Ans: It sounds like you've reached a critical decision point in your career and personal life, and it's commendable that you're considering taking steps to prioritize your well-being and pursue a new path. Conduct thorough research on the immigration process, licensing requirements, and job prospects for orthodontists in Australia. Explore the Australian Dental Council's (ADC) accreditation process for internationally trained dentists and orthodontists. Familiarize yourself with the healthcare system, regulatory bodies, and professional associations relevant to your field in Australia. Although you may not have existing contacts in Australia, start building your network by reaching out to professionals in your field through online platforms, professional associations, and networking events. Consider joining forums, social media groups, or online communities for dentists and orthodontists practicing in Australia to connect with peers, ask questions, and seek advice. Seek guidance from experienced orthodontists who have successfully transitioned to practice in Australia, either through personal connections or professional networks.
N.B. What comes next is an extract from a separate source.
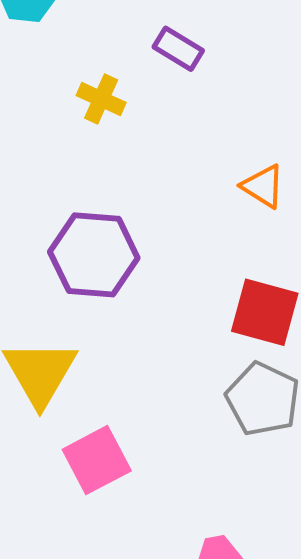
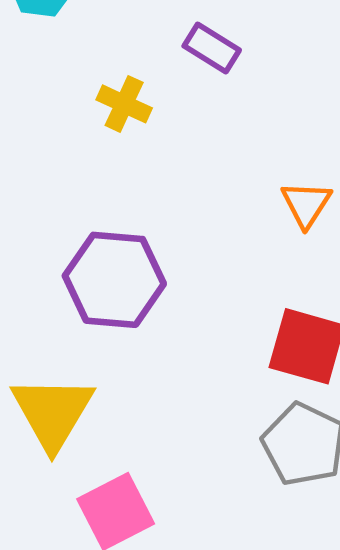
orange triangle: (263, 186) -> (306, 204), turned 30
Consider enrolling in continuing education courses, workshops, or certification programs to enhance your skills and demonstrate your commitment to professional development. Prioritize your mental and emotional well-being during this challenging transition period. Seek support from family, friends, or mental health professionals to cope with stress, anxiety, or uncertainty associated with making significant life changes. Recognize that embarking on a new journey in a foreign country may involve obstacles and setbacks along the way. Stay resilient, adaptable, and open-minded as you navigate the complexities of immigration, licensure, job search, and cultural adjustment in Australia.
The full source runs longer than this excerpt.